The first problem case is perhaps the easiest. If you call SHQueryValueExW. and provide no buffer, you are told that four bytes are available. Unfortunately, if you call SHQueryValueExW and provide four or five bytes, you get ERROR_MORE_DATA and a suggestion to provide a buffer of four bytes, which is hardly helpful: this is the bug noted above. If you call SHQueryValueExW and provide six bytes or more, you get the six bytes for “AB” as a properly null-terminated string.
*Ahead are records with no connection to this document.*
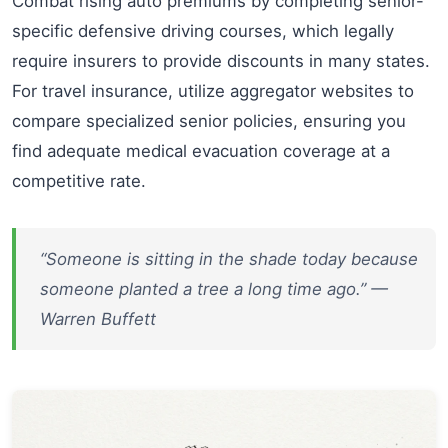
Combat rising auto premiums by completing senior-
specific defensive driving courses, which legally
require insurers to provide discounts in many states.
For travel insurance, utilize aggregator websites to
compare specialized senior policies, ensuring you
find adequate medical evacuation coverage at a
competitive rate.
“Someone is sitting in the shade today because
someone planted a tree a long time ago.” —
Warren Buffett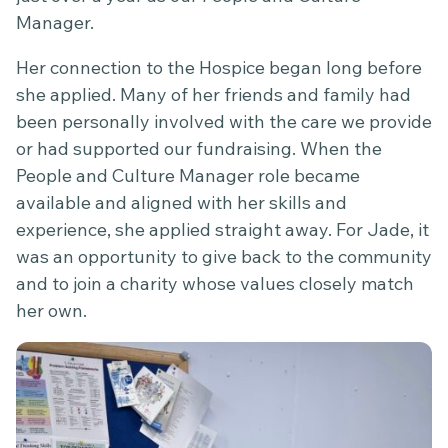
Manager.
Her connection to the Hospice began long before
she applied. Many of her friends and family had
been personally involved with the care we provide
or had supported our fundraising. When the
People and Culture Manager role became
available and aligned with her skills and
experience, she applied straight away. For Jade, it
was an opportunity to give back to the community
and to join a charity whose values closely match
her own.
In the second problem case above, the data is plainly ill-defined. Inasmuch as the coding in SHQueryValueExW anticipates this case, it opts for believing the data that RegQueryValueExW returns when given more than the minimum space. If you call SHQueryValueExW and provide no buffer, you are told that three bytes are available. If you call SHQueryValueExW and provide exactly three bytes, you get told to provide a buffer of three bytes, again because of an oversight in coding. If you provide at least four bytes, then what you get is the A and a terminating null. In no case do you ever see the incomplete B.
The third problem case is handled best. If you call SHQueryValueExW and provide no buffer, you are told that seven bytes of data are available. If you provide seven bytes or more to receive the data, then SHQueryValueExW gives you six bytes of unambiguously well-formed string data: the A, the B and the terminating null.
Some may say that the best solution to this mess is that all users of RegQueryValueExW should reject any supposedly successful result that seems implausible, e.g., because the size is odd or because the last whole Unicode character is not null. The purpose of this article is not to advise on this, but to point out that retrieving Unicode strings from the registry is problematic in ways that Microsoft’s documentation hints at only vaguely, and that Microsoft has put SHQueryValueEx through several bug fixes and recodings in some attempt to standardise some sort of solution, only to have it all pass without comment in Microsoft’s documentation.
Both ANSI and Unicode forms of the SHQueryValueEx function are exported by name from SHLWAPI version 4.70 and higher. In other words, it is an original SHLWAPI function, exported from all known SHLWAPI versions.
The SHQueryValueEx function has long been documented, though tersely and with the claim that it is available only from version 4.71.
SHLWAPI version 6.0 from Windows XP SP2, and higher, have a function named SHRegGetValue, again with ANSI and Unicode forms, which arguably supersedes SHQueryValueEx.